Dünya Engelliler Günü’nün, engeli bulunan bireyler ve kamu görevlileri özelinde çalışanlar açısından daha iyinin, daha güzelin, daha doğrunun ve bütün bunların ekseninde daha engelsizin ve adilin çalışma şartlarından istihdam biçimlerine, görevde yükselmeden mali hak çerçevelerine, özlük haklarından sosyal hak ve yardımlara, demokratik katılım imkânlarından karar ve politika belirleyici olma fırsatlarına birçok mecrada gerçekleşmesi için sendikal haklar zemininde ve örgütlenme bilinciyle kalıcı, sürdürülebilir, geliştirilebilir ve değişime açık yasal altyapı, hukuki derinlik ve insani kalkınma portföyü oluşturmak istiyoruz.
Herkesin kendisine ait gördüğü, her şeyin birlikte düşünüldüğü, engeli olan bireylerin, engelsiz Türkiye için fikir yürüttüğü, tepki ortaya koyduğu, teklif geliştirdiği, örgütlendiği ve örgütlenerek güçlendiği bir iradenin, bilincin var olması adına bütün Türkiye’de, bütün sendikalarda, bütün kurumlarda ve hizmet kollarında hayatla uzlaşan, insana odaklanan, insan onurunda beslenen, temel hak ve özgürlüklerin engeli olan bireyler açısından da teminatını güçlendirmeyi hedefleyen bir örgütlü kimlik olarak sahadayız, çalışmalar yapmaktayız.
Engelliler Günü dolayısıyla, bilinmesi, duyulması, hatırlanması ve söylenmesi gereken yüzlerce konu var. Ne söylesek az, ne yazsak eksik kalır. Bu nedenle genel çerçeveye, bakışa ve paradigmaya dair bir kurguyu ifade etmeyi önemli ve yeterli buluyoruz.

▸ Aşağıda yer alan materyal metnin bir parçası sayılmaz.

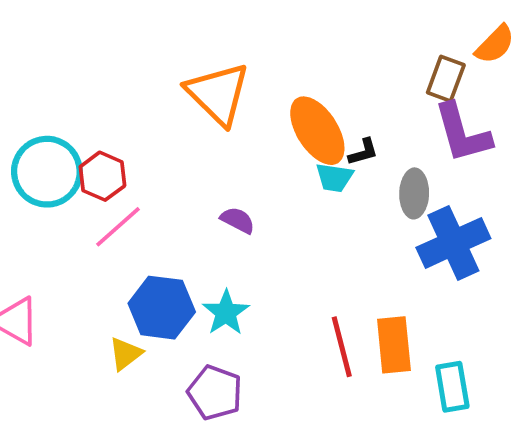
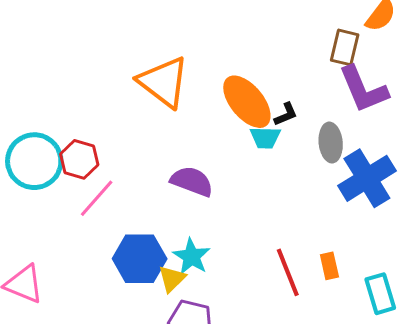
purple semicircle: (238, 220) -> (192, 181), size x1.5
orange rectangle: (394, 345) -> (329, 266), size x0.6
yellow triangle: (125, 354) -> (172, 279), moved

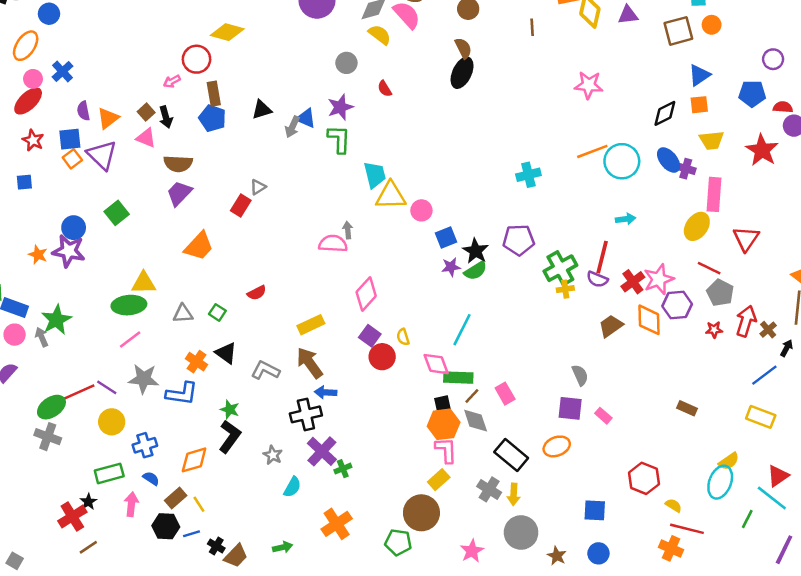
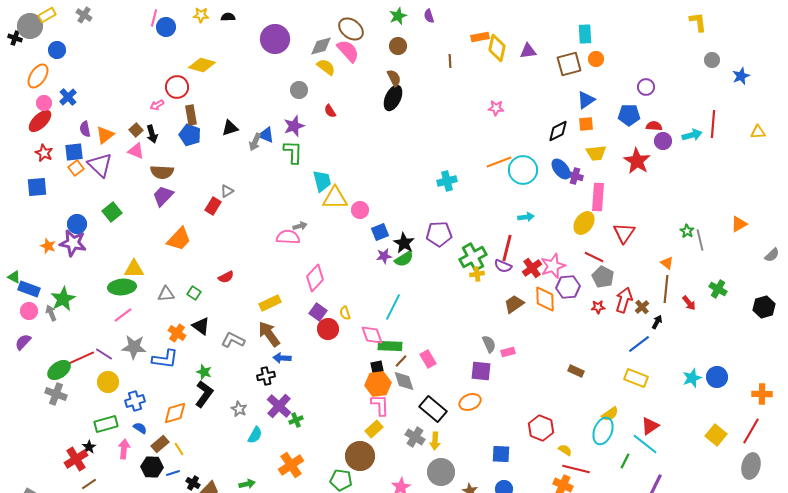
pink star: (589, 85) -> (496, 108), size x0.7
blue square: (24, 182) -> (37, 187), size x1.5
gray arrow: (348, 230) -> (300, 226), turned 80
black cross: (306, 414) -> (266, 376), size x0.7
pink rectangle: (603, 416) -> (508, 352), moved, turned -56

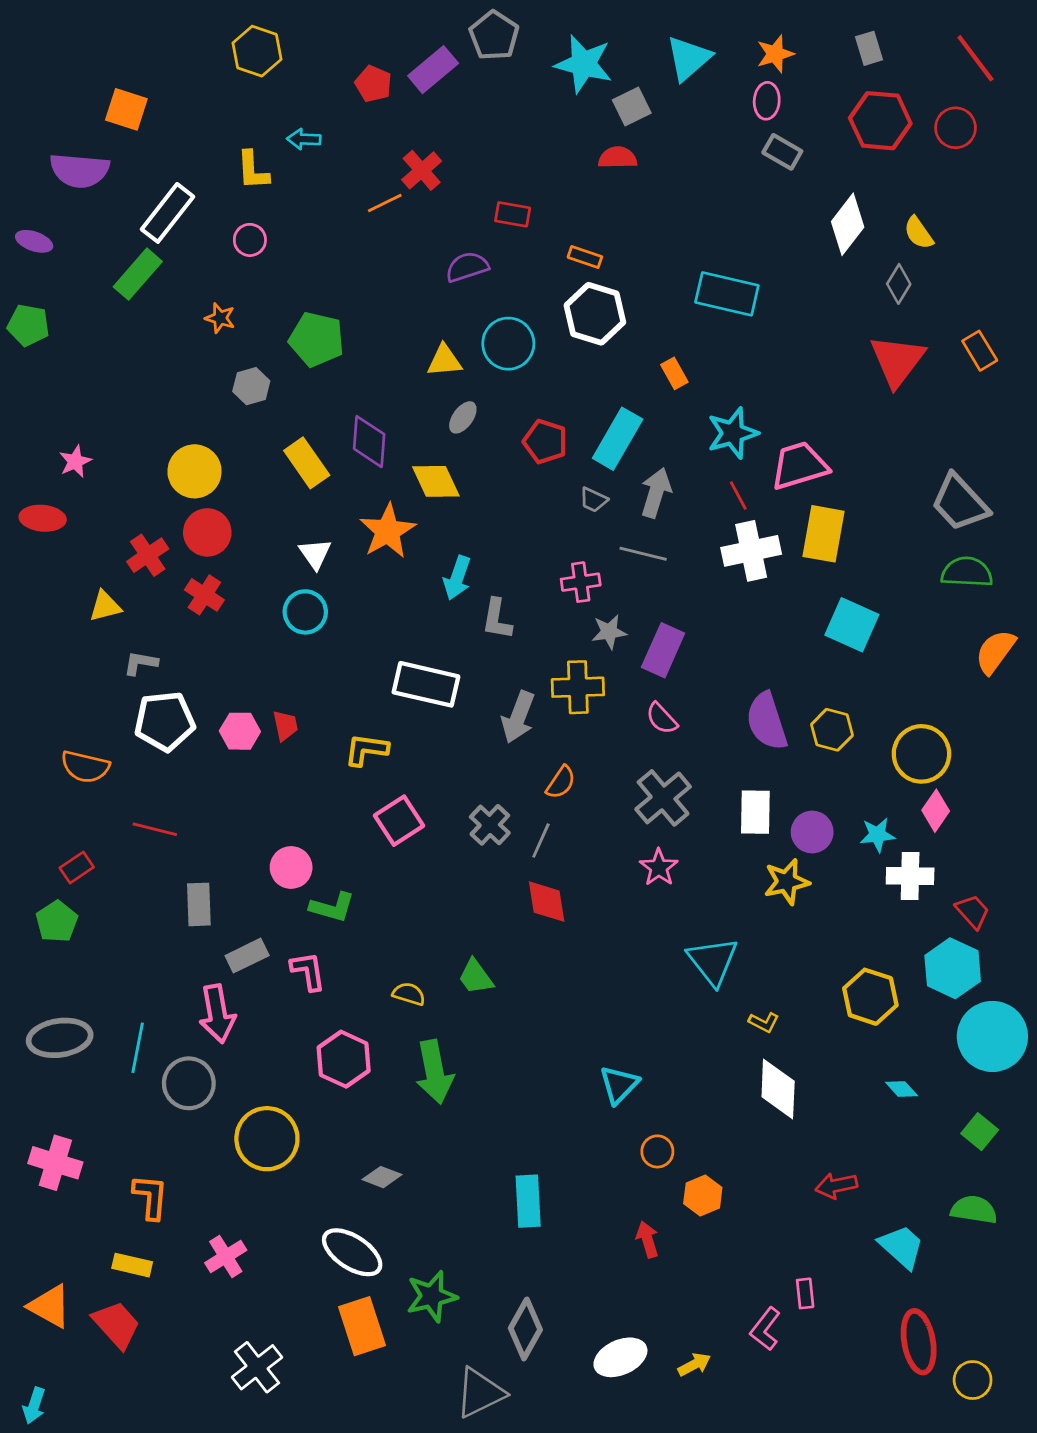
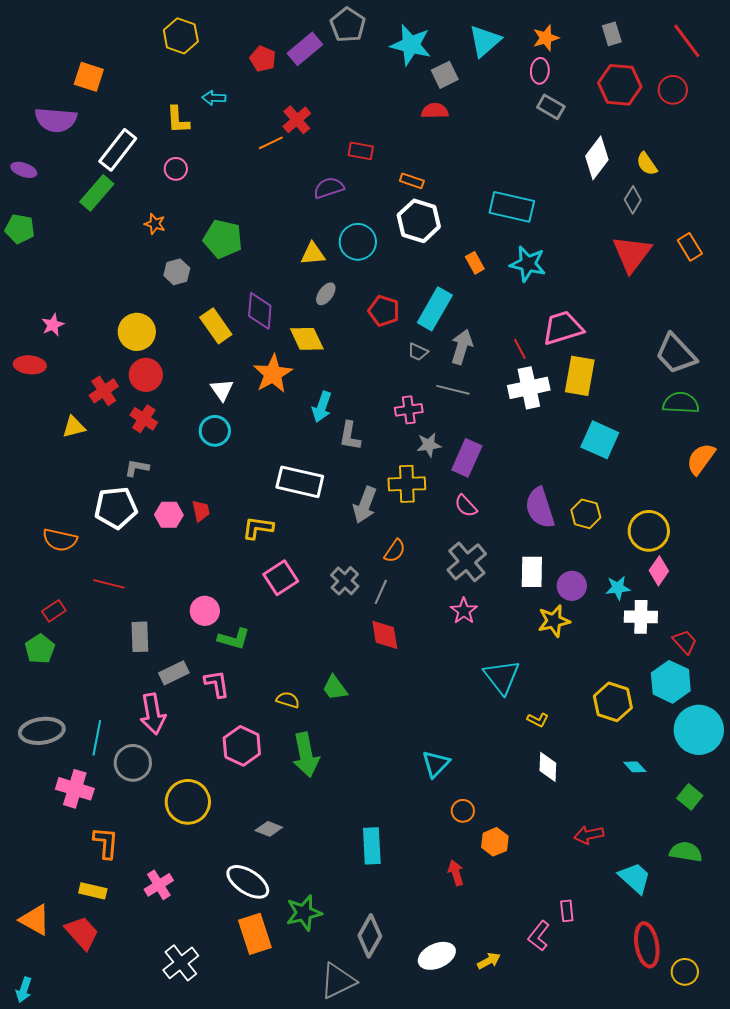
cyan star: (733, 433) -> (528, 264), moved, turned 30
gray L-shape: (141, 663) -> (137, 468), moved
white diamond: (778, 1089) -> (548, 767), size x0.7
pink cross: (55, 1163) -> (75, 789), moved

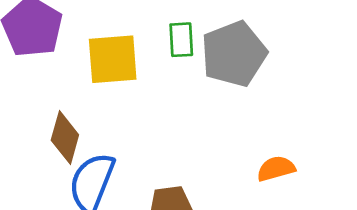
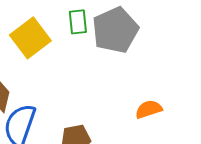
yellow square: (113, 59) -> (30, 38), turned -30

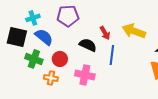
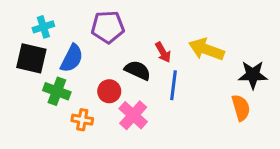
cyan cross: (33, 18) -> (43, 27), moved
blue semicircle: (44, 37) -> (72, 58), turned 78
red circle: (60, 59) -> (109, 91), moved
pink cross: (85, 75) -> (133, 115), turned 30

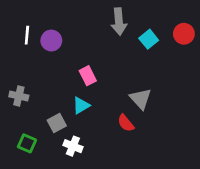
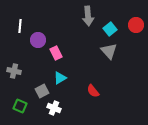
purple circle: (51, 41) -> (38, 40), moved
pink rectangle: (88, 76) -> (56, 53), moved
gray triangle: (141, 99) -> (109, 51), moved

Bütün insanlar, insan onuruna ve haklarına uygun çalışma şartlarına sahip olmalı, insanca yaşamayı mümkün kılan günün ihtiyaçlarını, yarının hedeflerini birlikte karşılayan maaş ve ücret almalı, kapsayıcı sosyal güvenlik, kapsamı genişletilmiş toplu sözleşme, yasaklardan arınmış örgütlenme hakkına sahip olmalıdır. Bütün insanlar deyince, ayrıca engeli bulunan insanlar demeye gerek olmadığına inanıyoruz. Bunlar, eşit olmanın gereğidir. Adil olmak içinse, engeli bulunan bireylerin dezavantajlı ifadesini reddederek, pozitif ayrımcılık tespitine de çekince düşerek, ‘adalet için açığı-eksiği giderme sorumluluğu’ bakımından devletin ve fertlerin engeli bulunanlara dönük sakınma ve katkıda bulunma sorumluluklarını yerine getirmesi gerekiyor.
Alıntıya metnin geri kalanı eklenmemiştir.